The average price of embalming is $775. However, there are two reasons why you might not require it:

  • If the funeral home has refrigeration and can hold the funeral within a few days following the death, or
  • If you do not want to show the body to the public after death.

Embalming is done frequently; nevertheless, it is not a mandatory expense.

#4. Establish a Prepaid Funeral Plan.

A prepaid funeral plan is a contract that you can enter into with a funeral home to preplan your funeral. They’ll give you the full cost of your plan, with the option of paying it in full or in installments over a period of years. Doing this ahead of time benefits you in two ways: it protects against inflation and guarantees that your loved ones do not have to come up with the money when the time comes.

Tips for Accelerating the Funeral Planning Process

If you and your family value speed, you may be wondering how to expedite the planning process. A few essential pointers can make or break your project.

#1. Less is More

When it comes to delegating authority, less is sometimes more. While a funeral is an emotional occasion and many people may have strong feelings, keep in mind that more viewpoints foster conflict.

Putting one person in control is the greatest method to assure fewer barriers along the path. Remember that it is impossible to please everyone. Consider what the deceased loved one would have preferred in general.

#2. Understand your financial situation.

The more you know about your budget and what you’re ready to spend, the better prepared your funeral director will be to provide options.

Make it clear what’s important to you and how much you’re willing to spend. To minimize unnecessary distractions and slowdowns, only focus on what is inside this budget.

#3. Hold a smaller, more immediate funeral.

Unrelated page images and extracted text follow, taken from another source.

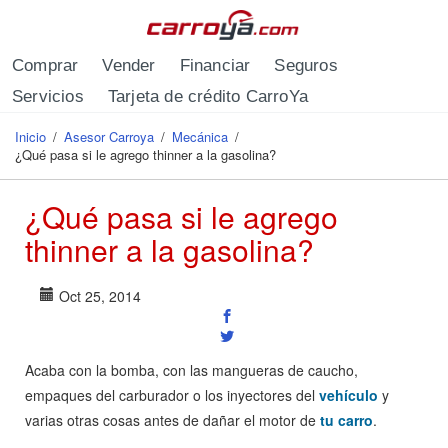
Pasar al contenido principal
Comprar
Vender
Financiar
Seguros
Servicios
Tarjeta de crédito CarroYa
Inicio
/
Asesor Carroya
/
Mecánica
/
Se encuentra usted aquí
¿Qué pasa si le agrego thinner a la gasolina?
¿Qué pasa si le agrego
thinner a la gasolina?
Oct 25, 2014
Acaba con la bomba, con las mangueras de caucho,
empaques del carburador o los inyectores del
vehículo
y
varias otras cosas antes de dañar el motor de
tu carro
.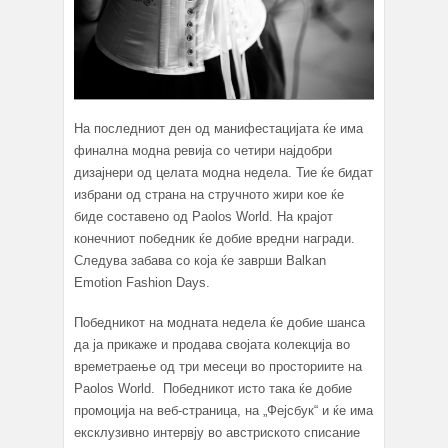
На последниот ден од манифестацијата ќе има
финална модна ревија со четири најдобри
дизајнери од целата модна недела. Тие ќе бидат
избрани од страна на стручното жири кое ќе
биде составено од Paolos World. На крајот
конечниот победник ќе добие вредни награди.
Следува забава со која ќе заврши Balkan
Emotion Fashion Days.
Победникот на модната недела ќе добие шанса
да ја прикаже и продава својата колекција во
времетраење од три месеци во просториите на
Paolos World. Победникот исто така ќе добие
промоција на веб-страница, на „Фејсбук“ и ќе има
ексклузивно интервју во австриското списание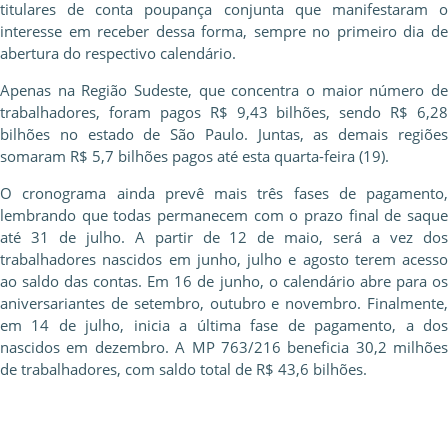
titulares de conta poupança conjunta que manifestaram o
interesse em receber dessa forma, sempre no primeiro dia de
abertura do respectivo calendário.
Apenas na Região Sudeste, que concentra o maior número de
trabalhadores, foram pagos R$ 9,43 bilhões, sendo R$ 6,28
bilhões no estado de São Paulo. Juntas, as demais regiões
somaram R$ 5,7 bilhões pagos até esta quarta-feira (19).
O cronograma ainda prevê mais três fases de pagamento,
lembrando que todas permanecem com o prazo final de saque
até 31 de julho. A partir de 12 de maio, será a vez dos
trabalhadores nascidos em junho, julho e agosto terem acesso
ao saldo das contas. Em 16 de junho, o calendário abre para os
aniversariantes de setembro, outubro e novembro. Finalmente,
em 14 de julho, inicia a última fase de pagamento, a dos
nascidos em dezembro. A MP 763/216 beneficia 30,2 milhões
de trabalhadores, com saldo total de R$ 43,6 bilhões.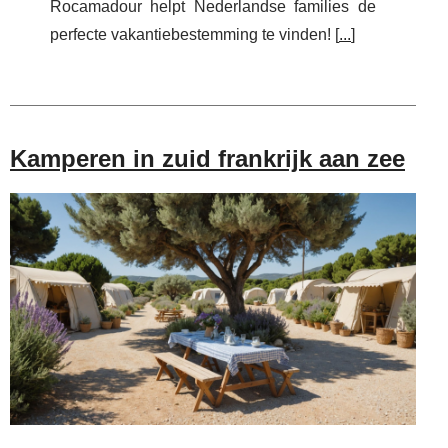
Rocamadour helpt Nederlandse families de
perfecte vakantiebestemming te vinden! [
...
]
Kamperen in zuid frankrijk aan zee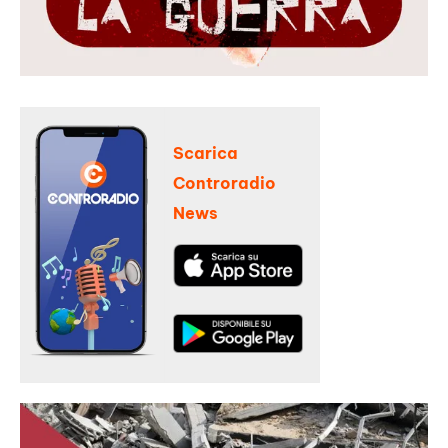
Scarica
Controradio
News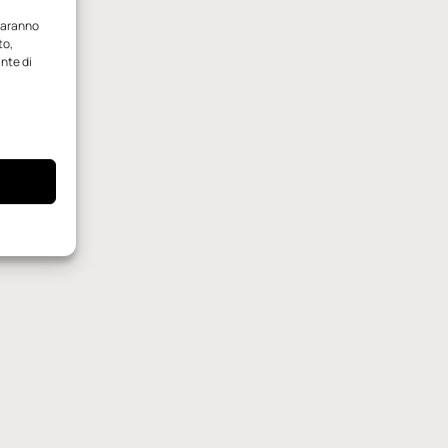
 saranno
to,
ante di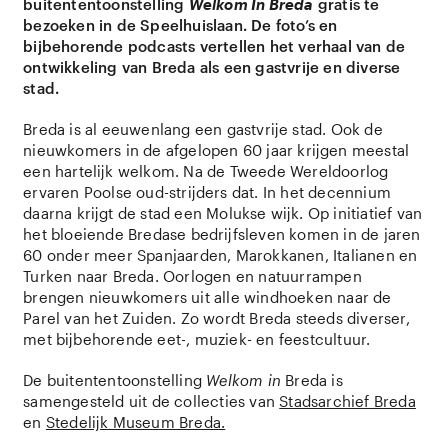
buitententoonstelling
Welkom In Breda
gratis te
bezoeken in de Speelhuislaan. De foto’s en
bijbehorende podcasts vertellen het verhaal van de
ontwikkeling van Breda als een gastvrije en diverse
stad.
Breda is al eeuwenlang een gastvrije stad. Ook de
nieuwkomers in de afgelopen 60 jaar krijgen meestal
een hartelijk welkom. Na de Tweede Wereldoorlog
ervaren Poolse oud-strijders dat. In het decennium
daarna krijgt de stad een Molukse wijk. Op initiatief van
het bloeiende Bredase bedrijfsleven komen in de jaren
60 onder meer Spanjaarden, Marokkanen, Italianen en
Turken naar Breda. Oorlogen en natuurrampen
brengen nieuwkomers uit alle windhoeken naar de
Parel van het Zuiden. Zo wordt Breda steeds diverser,
met bijbehorende eet-, muziek- en feestcultuur.
De buitententoonstelling
Welkom in
Breda is
samengesteld uit de collecties van
Stadsarchief Breda
en
Stedelijk Museum Breda.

If you need to arrange a funeral fast, consider having a smaller, more private funeral immediately after the death. If you want to do something more extravagant, you can always do it later.

This allows you and your loved ones to say their final goodbyes shortly after the loss while yet allowing time for a larger event later on. There is no limit to the number of funerals you can hold for individuals you love.

#4. Hold difficult discussions.

Last but not least, having difficult conversations about death is the best approach to expedite the funeral planning process. The best way to know what measures to take when the time comes is to talk to your loved ones about what they want when they die.

While it is difficult to break down these boundaries, these discussions alleviate the strain on loved ones who must make these decisions on their own.

When Is the Best Time to Plan a Funeral?

Nobody wants to contemplate their own demise. That’s why so many individuals don’t plan their own funerals, instead of leaving the preparations to their friends and loved ones. In these instances, the scheduling of the deceased’s funeral is ultimately up to you and any affected parties, taking into account the deceased’s budget and religious or spiritual views. If you have to wait for a beloved sibling to arrive on time, so be it. It’s fine if you need to rush or delay to avoid a forthcoming holiday or other events. It is mostly up to you how fast or how long you have to plan a funeral.

At the same time, it’s never too early to start making final preparations. Whether you’re considering funeral planning for yourself or a loved one, having even a rudimentary plan in place years or even decades in advance will save plenty of time and energy later for those in charge of preparing the funeral.